During Apple’s event, a plane circled the company’s headquarters carrying an impossible-to-miss message: “Apple, don’t scan our phones!” The evening before Apple’s event, protestors also rallied nationwide in front of Apple stores. The company needs to hear us, and not just dismiss the serious problems with its scanning plan. A delay is not a cancellation, and the company has also been dismissive of some concerns, referring to them as “confusion” about the new features.
Apple’s iMessage is one of the preeminent end-to-end encrypted chat clients. End-to-end encryption is what allows users to exchange messages without having them intercepted and read by repressive governments, corporations, and other bad actors. We don’t support encryption for its own sake: we fight for it because encryption is one of the most powerful tools individuals have for maintaining their digital privacy and security in an increasingly insecure world.

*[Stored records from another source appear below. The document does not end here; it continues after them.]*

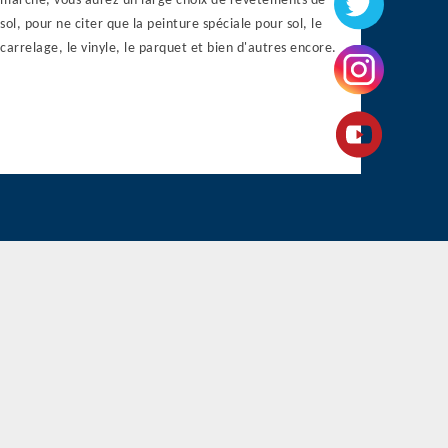
marché, vous aurez un large choix de revêtements de
sol, pour ne citer que la peinture spéciale pour sol, le
carrelage, le vinyle, le parquet et bien d'autres encore.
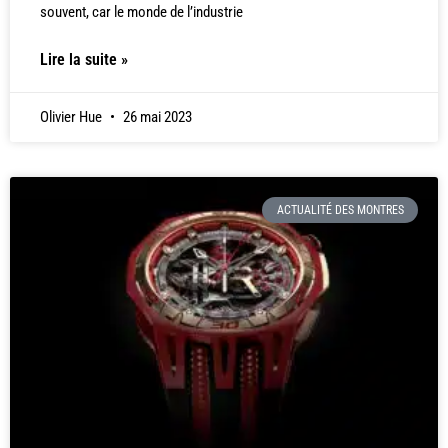
souvent, car le monde de l’industrie
Lire la suite »
Olivier Hue
26 mai 2023
ACTUALITÉ DES MONTRES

Now that Apple’s September event is over, Apple must reach out to groups that have criticized it and seek a wider range of suggestions on how to deal with difficult problems, like protecting children online…
The world, thankfully, has moved towards encrypted communications over the last two decades, not away from them, and that’s a good thing. If Apple wants to maintain its reputation as a pro-privacy company, it must continue to choose real end-to-end encryption over government demands to read user’s communication.
Privacy matters now more than ever. It will continue to be a selling point and a distinguishing feature of some products and companies. For now, it’s an open question whether Apple will continue to be one of them.